Yea, the great thing about Linux is that you can do it any way you want. IF
you want to let SuSE installer lay out the partitions that's fine, if you
want to tweak it a little and follow some of the other suggestions Linux will
work with that too. Either way, once inside SuSE youwill be hard pressed
to notice the difference.

One person recomended putting /home in a separate partition, and his case is a
good one, as I have learned. If you want to blow away your install, (because
like me your still learning), you can and just not reformat that partition
when you reinstall. Putting /var on its own partition is a good idea because
it houses all of your temp files, and logs and things so if it fills up your
ok. Putting /boot on its own partition is usually a good idea so that if
you need to use the recovery cd-floppy combo its easy to mount. There are
many options. What I would do is start out at your level of experience. If
you know linux pretty well then follow the path of separating out the
partitions, if you are just learning and aren't going to put any critical
files on it, then don't worry about it, just do the simple swap and /
partitions.

The one thing I would recommend is writing down what Linux things is on what
/dev/hdx# partition!! such as / being on /dev/hda2, or /boot being on
/dev/hdb1 etc. etc. So that you'll know what to mount in the event a recover
is needed, and so that if you reinstall you'll know what partition NOT to
format.
The second thing is as soon as you get SuSE installed make a recovery Floppy.
And then, Don't worry, be happy. You can mess up just about every stinking
thing and there is usually a way to recover. Wonderful thing about Linux. I
have blown my machine up so many times (with the previous hard drive) it
wasn't funny, but somehow there was a way to straighten out the mess.
With Windoze I usually have to completely reinstall, but my last install of
SuSE 8.0 had been blown up and recovered at least 8 times! not once did I
reinstall :D!
I'm pretty happy with it as you can tell, if I could just get my sound card
to work properly.
I did something, but can't for the life of me figure it out.

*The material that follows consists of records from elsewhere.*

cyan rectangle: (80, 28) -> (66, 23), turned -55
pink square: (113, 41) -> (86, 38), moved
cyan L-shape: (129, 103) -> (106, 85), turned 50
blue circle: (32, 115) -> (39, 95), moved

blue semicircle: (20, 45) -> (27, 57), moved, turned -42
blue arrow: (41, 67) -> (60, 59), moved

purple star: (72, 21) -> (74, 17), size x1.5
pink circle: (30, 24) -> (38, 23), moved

> > Oh, and just a tip, when you reply, just reply to the list, otherwise
> > I get two replies, ;-)
>
> Sorry about that.

Not a problem with me. Just didn't want you getting in trouble down the road.
--
See Ya'
Howard Coles Jr.
John 3:16!

"The act of faith is the obedience of the understanding to God revealing, and
the product of that is the obedience of the will to God commanding."